JPY strength could take time to reverse
Based on monetary policy alone, the JPY should weaken against the USD – but other factors are in play too.
As the USD weakens, the Japanese yen (JPY) has continued to strengthen against it. USDJPY is now testing 110 levels, having been at 114 as recently as July 10. Meanwhile the dollar index (DXY), a measure of overall USD strength, has fallen to its lowest levels since May 2016.
In the near term, JPY resilience is likely to continue. Markets appear unconcerned about varying central bank dynamics and yield differentials at the moment, focusing instead on developments in the US.

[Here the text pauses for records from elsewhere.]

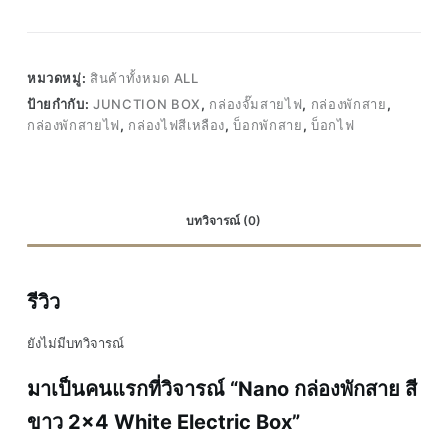
กล่อง
พัก
สาย
หมวดหมู่:
สินค้าทั้งหมด ALL
สี
ป้ายกำกับ:
JUNCTION BOX
,
กล่องจั๊มสายไฟ
,
กล่องพักสาย
,
ขาว
กล่องพักสายไฟ
,
กล่องไฟสีเหลือง
,
บ็อกพักสาย
,
บ็อกไฟ
2x4
White
Electric
Box
บทวิจารณ์ (0)
ชิ้น
รีวิว
ยังไม่มีบทวิจารณ์
มาเป็นคนแรกที่วิจารณ์ “Nano กล่องพักสาย สี
ขาว 2×4 White Electric Box”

On the basis of monetary policy differences alone, the JPY should weaken and underperform compared to the USD and the EUR. The Bank of Japan will likely be the last to remove its accommodative stance, lagging behind the US Fed and the European Central Bank.
“Inflation dynamics are also different, with Japanese inflation still muted at the moment, compared to the US and Eurozone.”

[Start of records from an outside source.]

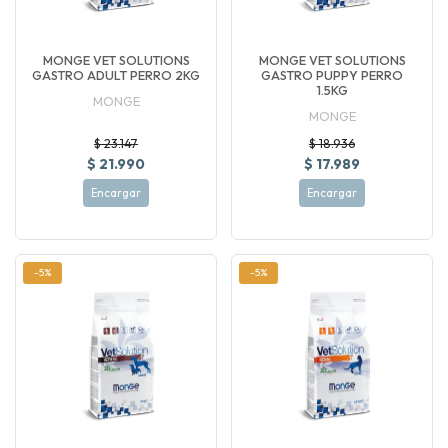
MONGE VET SOLUTIONS
MONGE VET SOLUTIONS
GASTRO ADULT PERRO 2KG
GASTRO PUPPY PERRO
1.5KG
MONGE
MONGE
$ 23.147
$ 18.936
$ 21.990
$ 17.989
Encargar
Encargar
-5%
-5%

Headline inflation is at 0.4% YoY in Japan, versus 1.6% in the US and 1.3% in Eurozone. Moreover, core inflation in Japan remains muted, at 0% excluding food and energy and the Bank of Japan again revised down its inflation forecasts in July. The risk is that it takes its inflation forecasts down every further in coming months, further delaying the scaling back of its currently very accommodative monetary policy.
All these factors should tend to weaken the JPY over the longer term and we maintain our forecast of USDJPY at 115 in June 2018, implying a marked depreciation in the currency from current levels. However, the reversal in JPY strength could take some time, if US developments boost risk-off demand for the currency.